2) Free speech would have been strengthened

  • While morally appropriate, Twitter’s Trump ban rightly caused concern about the unchecked power a few large companies wield over democratic discourse - globally. Under the new EU rules, tech companies would be required to enforce and communicate their community standards transparently and consistently - including for heads of state. Moreover, Twitter could be requested to share historical archives of Trump’s Tweets with researchers, making sure they remain on the public record. \
  • Crucially, the DSA would strengthen the rights of all the users whose posts have been falsely suspended. In fact the companies would break the law if they did not provide users with explanations of their takedown decisions, and did not offer affected users access to complaint handling mechanisms and external dispute settlement. Such fundamental rights safeguards would have delegitimized the censorship cries of Trump supporters during the election campaigns, which further deterred companies to take action against organised hate and electoral disinformation.

3) Civic watchdogs could have done their jobs

  • Many of the atrocities were planned in the open - on public social media groups and pages. Under the DSA, regulators could have forced the platforms to cooperate with researchers and civil society organizations focused on election-related disinformation and incitement. For instance, platforms would have been bound to cooperate with external “flaggers” - including fact-checking organizations that would have been authorized to flag electoral disinformation or hate speech to the platforms. Such a legal duty to cooperate could have dissuaded Facebook from failing systematically to identify and label the disinformation spread by Trump and his supporters ahead of the elections.
  • Also, platforms could have been obliged to share public interest data with vetted researchers, so they could study the impact of platform technology on election integrity, public security or the rights and safety of vulnerable groups. So far, platforms have failed to deliver on their promises to provide researchers with even the most basic data sets, causing outrage and frustration among the academic community. Without such data access, the U.S. will not be able to draw sensible lessons from the horrific attacks on democracy.

4) Law enforcement would have been better prepared

  • The proposed DSA would oblige companies to inform law enforcement if they become aware of information giving rise to a suspicion of serious criminal offences involving a threat to the life or safety of persons (Art. 21).
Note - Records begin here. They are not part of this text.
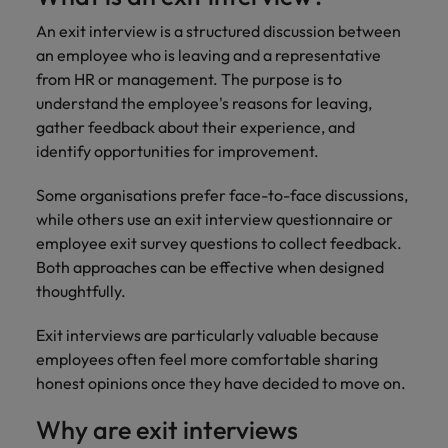
An exit interview is a structured discussion between
an employee who is leaving and a representative
from HR or management. The purpose is to
understand the employee's reasons for leaving,
gather feedback about their experience, and
identify opportunities for improvement.
Some organisations prefer face-to-face discussions,
while others use an exit interview questionnaire or
employee exit survey questions to collect feedback.
Both approaches can be effective when designed
thoughtfully.
Exit interviews are particularly valuable because
employees often feel more comfortable sharing
honest opinions once they have decided to move on.
Why are exit interviews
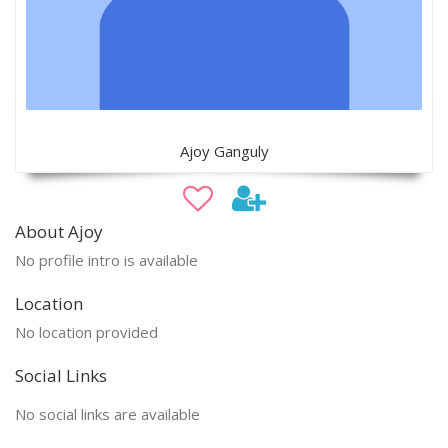
Ajoy Ganguly
About Ajoy
No profile intro is available
Location
No location provided
Social Links
No social links are available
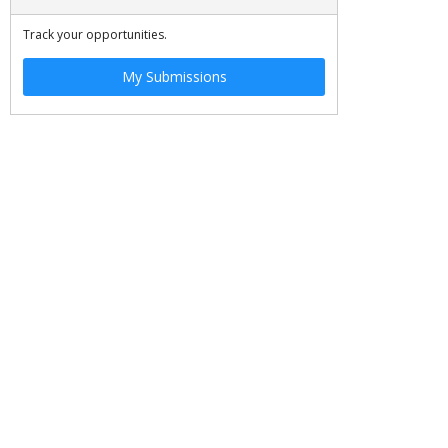
Track your opportunities.
My Submissions
JOBS
SITE MAP
©
2026 OSCE. All rights reserved.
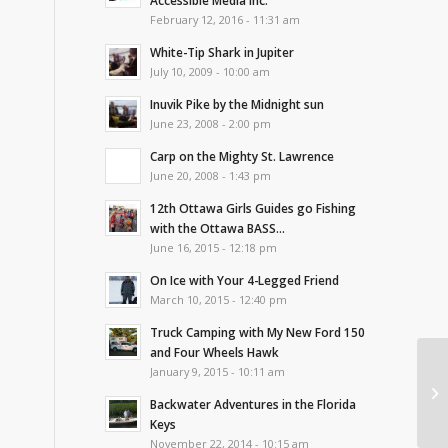
Accessible Media Inc.
February 12, 2016 - 11:31 am
White-Tip Shark in Jupiter
July 10, 2009 - 10:00 am
Inuvik Pike by the Midnight sun
June 23, 2008 - 2:00 pm
Carp on the Mighty St. Lawrence
June 20, 2008 - 1:43 pm
12th Ottawa Girls Guides go Fishing
with the Ottawa BASS...
June 16, 2015 - 12:18 pm
On Ice with Your 4-Legged Friend
March 10, 2015 - 12:40 pm
Truck Camping with My New Ford 150
and Four Wheels Hawk
January 9, 2015 - 10:11 am
In
Fi
Backwater Adventures in the Florida
Keys
November 22, 2014 - 10:15 am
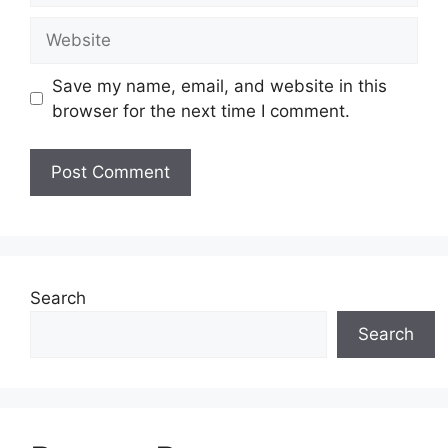
Website
Save my name, email, and website in this
browser for the next time I comment.
Search
Search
The companies would have had to notify law enforcement when they gained knowledge of the organization of violence on their services weeks in advance - and it would have been hard for them to deny such knowledge.

While the DSA would bind companies to democratic principles, independently of their relative market shares, the EU has also proposed a complementary law, the Digital Market Act (DMA), to crack down on Big Tech’s abusive business practices. By challenging the oligopoly, the DMA would further curtail Big Tech’s arbitrary powers over democratic discourse.